The front room had been Jack’s. He always hated it because he could not stand upright in the corners on account of the sloping roof. He used to protest against the high headboard of his bed that would not allow it to be shoved against the wall. As she passed the little middle storeroom, she caught sight of that headboard and footboard standing back against the wall across the window of the storeroom. Had Jack, then, bought a new bed? She pushed open his door curiously, and her heart sank at the appalling sight.

On the floor in the middle of the room lay the spring and mattress of the great old bed. A single sheet that was torn down the middle, and seemed to have served for months without changing, was the only semblance of bed linen. From the scanty snarl of bedclothes she recognized her mother’s old plaid shawl, the only article resembling a blanket. An old overcoat and sweater were in the heap, as if they too had been used for covering.
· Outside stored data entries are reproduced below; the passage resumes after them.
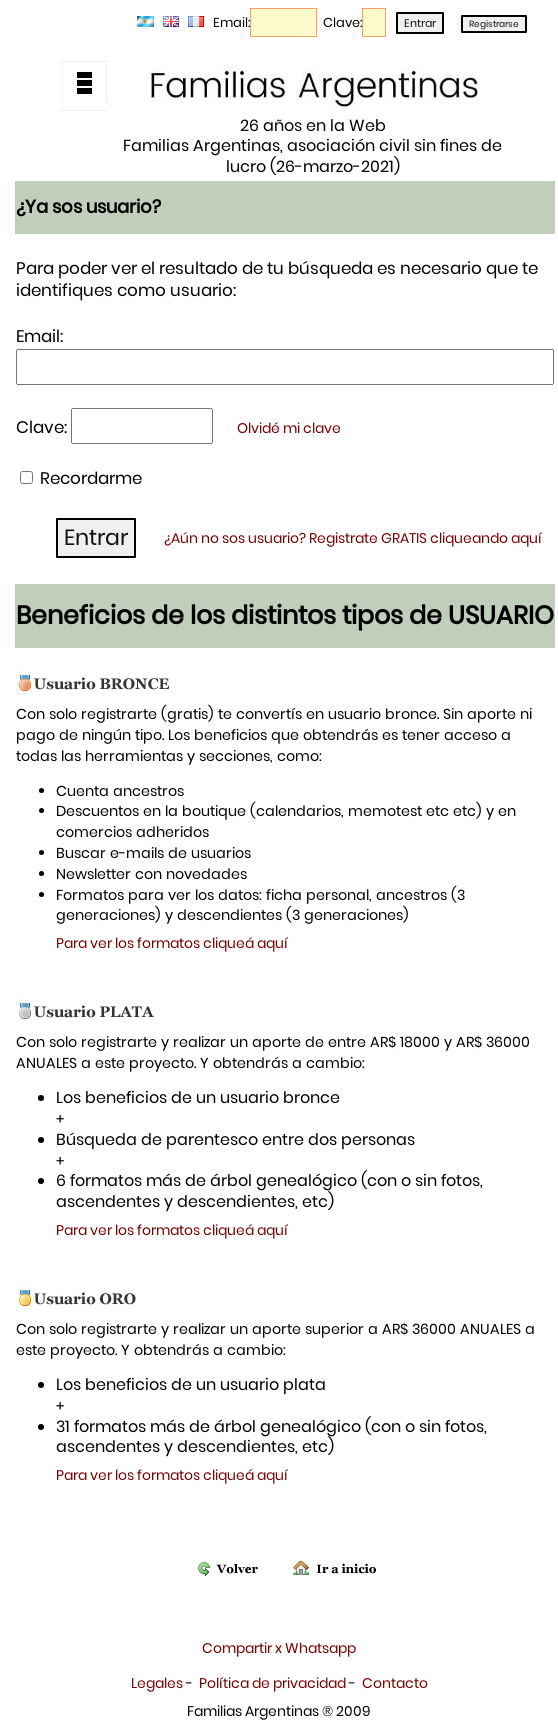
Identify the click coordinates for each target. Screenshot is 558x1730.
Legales (157, 1683)
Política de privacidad (272, 1683)
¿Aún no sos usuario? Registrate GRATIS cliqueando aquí (353, 538)
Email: (231, 22)
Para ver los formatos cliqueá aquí (172, 943)
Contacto (395, 1683)
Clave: (342, 22)
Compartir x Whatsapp (279, 1648)
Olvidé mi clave (289, 428)
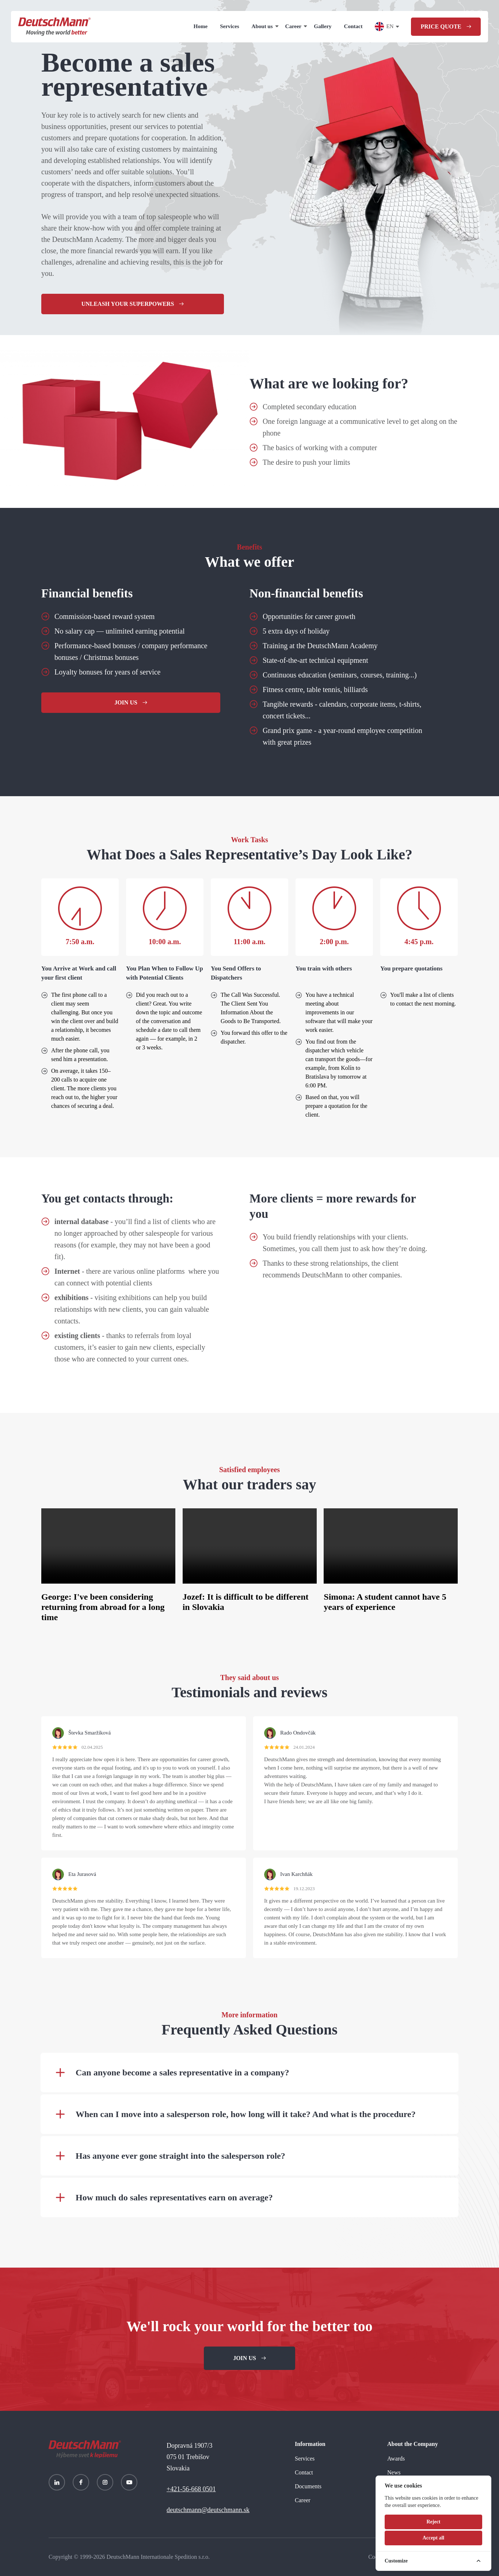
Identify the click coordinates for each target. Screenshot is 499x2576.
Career (293, 26)
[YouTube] (129, 2482)
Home (200, 26)
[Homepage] (54, 27)
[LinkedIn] (57, 2482)
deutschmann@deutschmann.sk (208, 2510)
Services (229, 26)
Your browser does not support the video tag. (108, 1546)
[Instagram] (105, 2482)
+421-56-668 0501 (191, 2489)
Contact (353, 26)
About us (262, 26)
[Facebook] (81, 2482)
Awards (396, 2458)
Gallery (322, 26)
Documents (308, 2486)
The pillow was guiltless of case and much soiled. It dawned upon her that the stock of bedding and table linen had likely never been replenished since her mother’s death.

Jack’s garments hung or lay about the room in wild confusion, one incongruous mass upon floor and chairs and rickety chest of drawers. One could hardly step without putting a foot on something. Soiled laundry and clean lay side by side.

The chest of drawers was strung across the back with brilliant neckties, and here and there a clean collar mingled with a soiled one.